L’impureté –
La superstition peut faire penser à quelqu’un qui n’a que du bonheur que cela va mal se passer. Certains pensent : ça ne durera pas ! Ou : on va le payer ! La peur du malheur fait douter du bonheur. L’appréhension de l’orage fait douter du beau temps ! Ces pensées, qui font sourire mais qui sont impures, n’ont pas de place dans un cœur baptisé. Elles sont généralement inspirées par la peur et le manque de foi en Dieu.
Bonne et mauvais fortune
Les mots « bonheur » et « malheur », comme l’expression « avoir de la chance », ne sont pas non plus inspirées par la foi. Être heureux, en bonne santé, bien en ménage, comblé professionnellement, émerveillé par ses enfants : ces situations ne dépendent pas d’un hasard heureux, et la fortune, bonne ou mauvaise, ne guide pas notre vie. Chez les païens, existait une déesse du nom de Fortuna. Mais les baptisés croient que leur existence est conduite par la Providence, par la main bienveillante du Père céleste.
La béatitude des saints
A défaut d’un autre terme, on emploie toutefois le mot bonheur pour désigner l’état de félicité, de satisfaction, voire de béatitude, auquel la créature humaine aspire. Toutes les créatures visibles et invisibles tendent du reste vers un état d’épanouissement et de stabilité. Une grande aspiration à la félicité anime l’ensemble de la Création habitée par le souvenir inconscient du Paradis, et l’aspiration, inconsciente également, au Royaume. Le Précurseur et le Messie Lui-même ont annoncé la proximité du Royaume, c’est-à-dire la possibilité réelle d’une béatitude en Dieu
Le péché d’ingratitude
Les formes matérielles, corporelles et sentimentales que prend la béatitude que le Créateur veut pour sa créature sont des motifs quotidiens de reconnaissance. Elles sont des avant-goûts de l’allégresse promise aux justes et aux saints, dans la compagnie des Puissances incorporelles qui louent sans cesse le Trois-fois-Saint. Il serait indigne de mépriser ou de calomnier ces anticipations sacramentelles. Et il est redoutable de refermer une main égoïste sur ces dons de Dieu. Tout ce qui nous rend heureux, au lieu de s’arrêter seulement à notre existence limitée, retourne vers Celui qui nous l’offre : à son tour, Celui-ci nous suggère de nous réjouir avec autrui et de partager avec les Frères et avec le prochain ce que nous avons reçu de lui. C’est pourquoi les offices d’action de grâce ont leur place dans la vie de l’Église : le rythme de l’existence créée est de type eucharistique.
L’épreuve du bonheur
En ce sens, être heureux, exactement comme ne pas l’être, constitue une épreuve. La richesse et la santé sont des épreuves aussi redoutables que la pauvreté et la maladie. Dans l’un et l’autre cas, le Seigneur propose à ses serviteurs de manifester le meilleur d’eux-mêmes : leur foi, leur fidélité à Lui, leur compassion et leur générosité à l’égard d’autrui. Le « bonheur » est confié à notre gestion. Et, effectivement, le Seigneur est maître de ses dons : ce qu’Il nous a confié, Il peut juger bon de nous le reprendre pour le confier à d’autres. Mais ce ne sera pas pour punir, car le monde n’est pas un vaste système pénitentiaire, comme on a pu le croire à tort.

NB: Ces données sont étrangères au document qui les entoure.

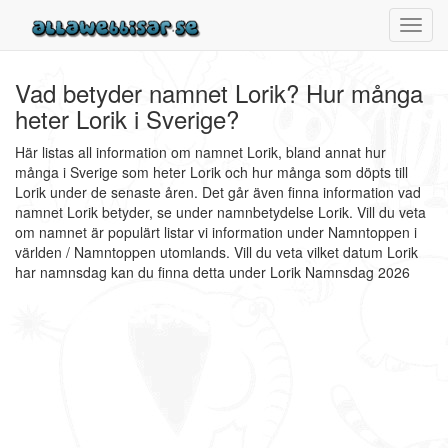
Toggl
navig
Vad betyder namnet Lorik? Hur många
heter Lorik i Sverige?
Här listas all information om namnet Lorik, bland annat hur
många i Sverige som heter Lorik och hur många som döpts till
Lorik under de senaste åren. Det går även finna information vad
namnet Lorik betyder, se under namnbetydelse Lorik. Vill du veta
om namnet är populärt listar vi information under Namntoppen i
världen / Namntoppen utomlands. Vill du veta vilket datum Lorik
har namnsdag kan du finna detta under Lorik Namnsdag 2026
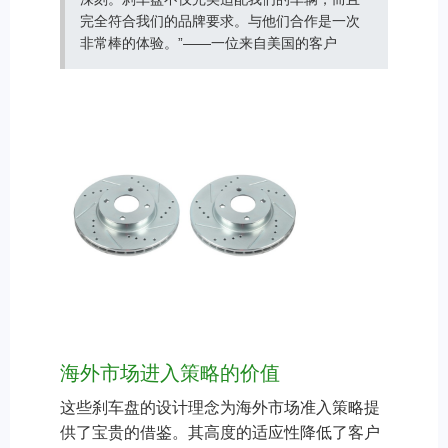
完全符合我们的品牌要求。与他们合作是一次
非常棒的体验。”——一位来自美国的客户
海外市场进入策略的价值
这些刹车盘的设计理念为海外市场准入策略提
供了宝贵的借鉴。其高度的适应性降低了客户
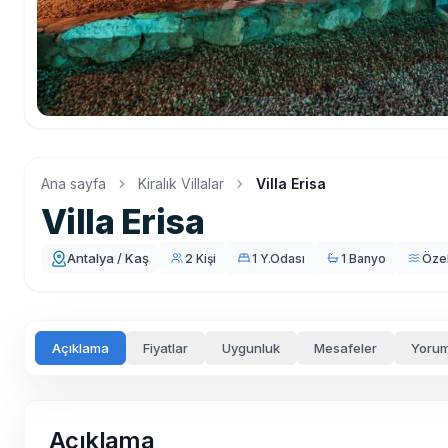
Ana sayfa
Kiralık Villalar
Villa Erisa
Villa Erisa
Antalya / Kaş
2 Kişi
1 Y.Odası
1 Banyo
Öze
Açıklama
Fiyatlar
Uygunluk
Mesafeler
Yorum
Açıklama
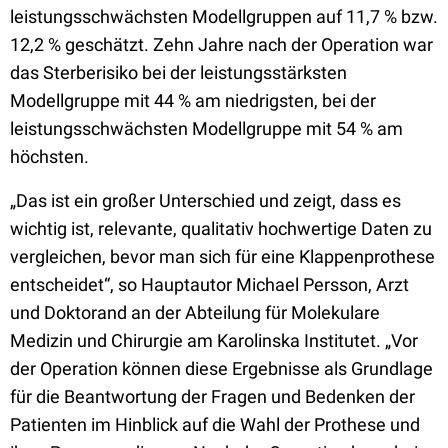
leistungsschwächsten Modellgruppen auf 11,7 % bzw.
12,2 % geschätzt. Zehn Jahre nach der Operation war
das Sterberisiko bei der leistungsstärksten
Modellgruppe mit 44 % am niedrigsten, bei der
leistungsschwächsten Modellgruppe mit 54 % am
höchsten.
„Das ist ein großer Unterschied und zeigt, dass es
wichtig ist, relevante, qualitativ hochwertige Daten zu
vergleichen, bevor man sich für eine Klappenprothese
entscheidet“, so Hauptautor Michael Persson, Arzt
und Doktorand an der Abteilung für Molekulare
Medizin und Chirurgie am Karolinska Institutet. „Vor
der Operation können diese Ergebnisse als Grundlage
für die Beantwortung der Fragen und Bedenken der
Patienten im Hinblick auf die Wahl der Prothese und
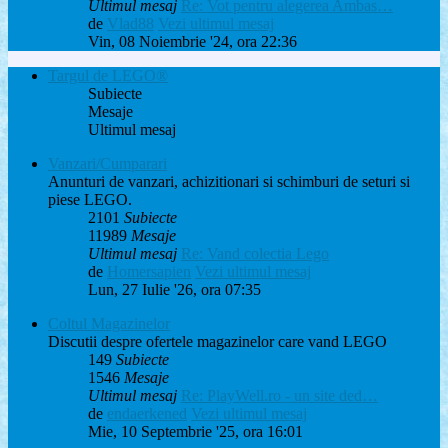
Ultimul mesaj
Re: Vot pentru alegerea Ambas…
de
Vlad88
Vezi ultimul mesaj
Vin, 08 Noiembrie '24, ora 22:36
Targul de LEGO®
Subiecte
Mesaje
Ultimul mesaj
Vanzari/Cumparari
Anunturi de vanzari, achizitionari si schimburi de seturi si
piese LEGO.
2101
Subiecte
11989
Mesaje
Ultimul mesaj
Re: Vand colectia Lego
de
Homersapien
Vezi ultimul mesaj
Lun, 27 Iulie '26, ora 07:35
Coltul Magazinelor
Discutii despre ofertele magazinelor care vand LEGO
149
Subiecte
1546
Mesaje
Ultimul mesaj
Re: PlayWell.ro - un site ded…
de
endaerkened
Vezi ultimul mesaj
Mie, 10 Septembrie '25, ora 16:01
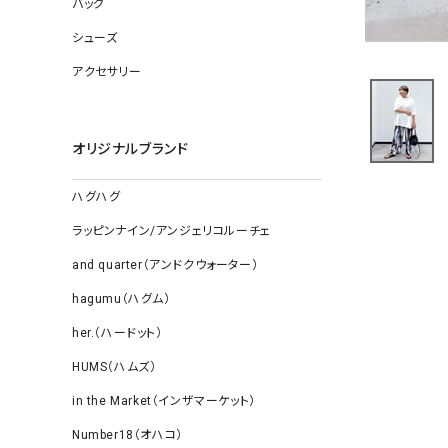
バッグ
ソックス
その他雑
シューズ
アクセサリー
オリジナルブランド
ハグハグ
ラッピンナイン/アンジェリコルーチェ
and quarter（アンドクウォーター）
hagumu（ハグム）
her.（ハードット）
HUMS（ハムズ）
in the Market（インザマーケット）
Number18（オハコ）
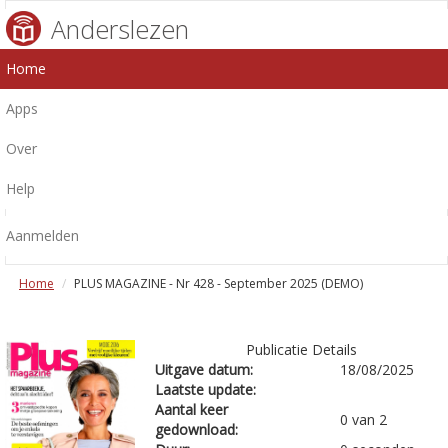
Anderslezen
Home
Apps
Over
Help
Aanmelden
Home
PLUS MAGAZINE - Nr 428 - September 2025 (DEMO)
Publicatie Details
Uitgave datum:
18/08/2025
Laatste update:
Aantal keer
0 van 2
gedownload:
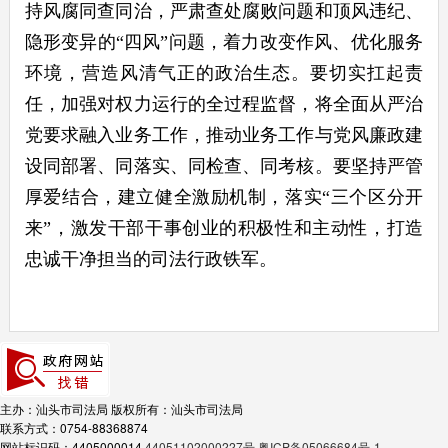
持风腐同查同治，严肃查处腐败问题和顶风违纪、
隐形变异的
“四风”问题，着力改变作风、优化服务
环境，营造风清气正的政治生态。要切实扛起责
任，加强对权力运行的全过程监督，将全面从严治
党要求融入业务工作，推动业务工作与党风廉政建
设同部署、同落实、同检查、同考核。要坚持严管
厚爱结合，建立健全激励机制，落实“三个区分开
来”，激发干部干事创业的积极性和主动性，打造
忠诚干净担当的司法行政铁军。
主办：汕头市司法局
版权所有：汕头市司法局
联系方式：0754-88368874
网站标识码：4405000014
44051102000227号
粤ICP备05066684号-1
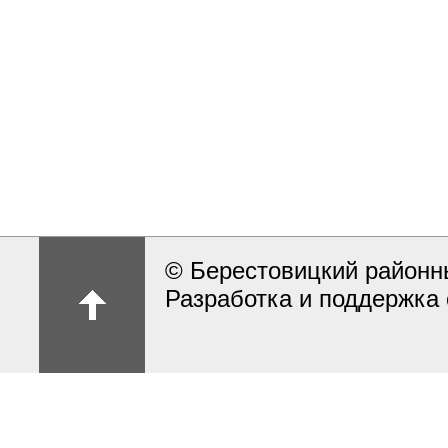
© Берестовицкий районн
Разработка и поддержка 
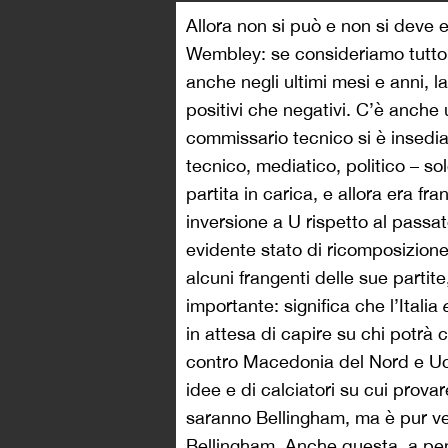
Allora non si può e non si deve es
Wembley: se consideriamo tutto c
anche negli ultimi mesi e anni, la
positivi che negativi. C’è anche 
commissario tecnico si è insediat
tecnico, mediatico, politico – s
partita in carica, e allora era fr
inversione a U rispetto al passat
evidente stato di ricomposizione
alcuni frangenti delle sue partite
importante: significa che l’Italia
in attesa di capire su chi potrà
contro Macedonia del Nord e Ucr
idee e di calciatori su cui prova
saranno Bellingham, ma è pur ve
Bellingham. Anche questa, a pen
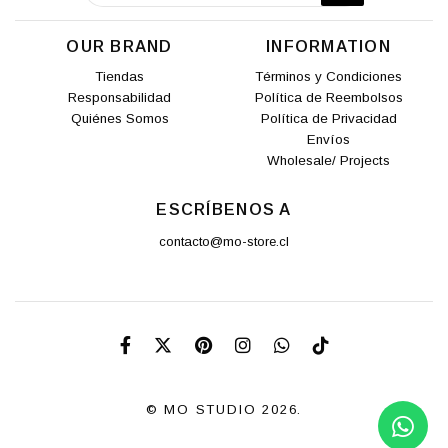
OUR BRAND
INFORMATION
Tiendas
Términos y Condiciones
Responsabilidad
Política de Reembolsos
Quiénes Somos
Política de Privacidad
Envíos
Wholesale/ Projects
ESCRÍBENOS A
contacto@mo-store.cl
© MO STUDIO 2026.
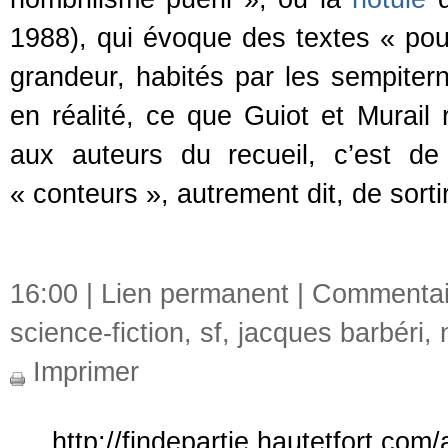
1988), qui évoque des textes « pour
grandeur, habités par les sempiter
en réalité, ce que Guiot et Murail 
aux auteurs du recueil, c’est d
« conteurs », autrement dit, de sort
16:00 |
Lien permanent
|
Commentair
science-fiction
,
sf
,
jacques barbéri
,
Imprimer
http://findepartie.hautetfort.co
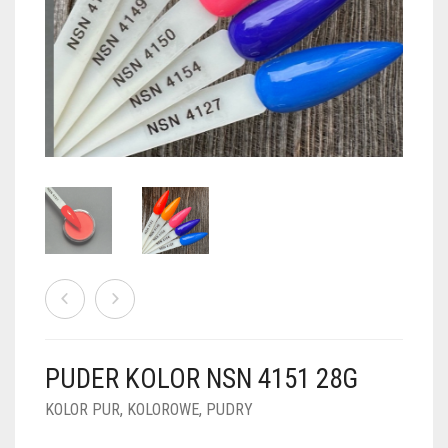
PUDRY GALAXY
PUDRY BUDUJĄCE
PUDRY BROKATOWE
KOSZYK
0
PUDRY SPARKLE
PUDRY DO FRENCH
PUDRY Z DROBINKAMI
PUDRY TERMICZNE
PUDRY KOLOR PUR
PUDRY FOTOCHROMOWE
PUDRY ŚWIECĄCE
PUDER CHROM EFFECT
FOIL DIP
PYŁKI W PŁYNIE 5ML
PUDER KOLOR NSN 4151 28G
PREPARATY PŁYNNE 50ML
KOLOR PUR
,
KOLOROWE
,
PUDRY
PREPARATY PŁYNNE 15ML
NAIL PREP 50ML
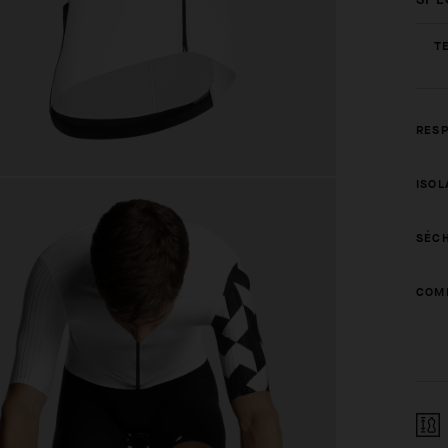
T
RESP
ISOL
SÉCH
COMP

Demeurer uni à la Source de tout bien
En fait, l’Esprit saint nous inspire de rendre grâce à Dieu en toute circonstance, confortable ou douloureuse, parce que l’essentiel de l’existence consiste à demeurer uni à lui, et même à l’être de plus en plus, de façon à franchir les portes de la mort vers la vie. L’Esprit nous inspire d’aimer le Donateur plus que ses dons, la Personne divine plus que les agréments ou les désagréments qu’Elle permet. Les saints ne s’inquiètent ni d’être heureux ni de ne pas l’être : ils s’inquiètent d’être agréables au Seigneur et de demeurer unis à lui en toute circonstance.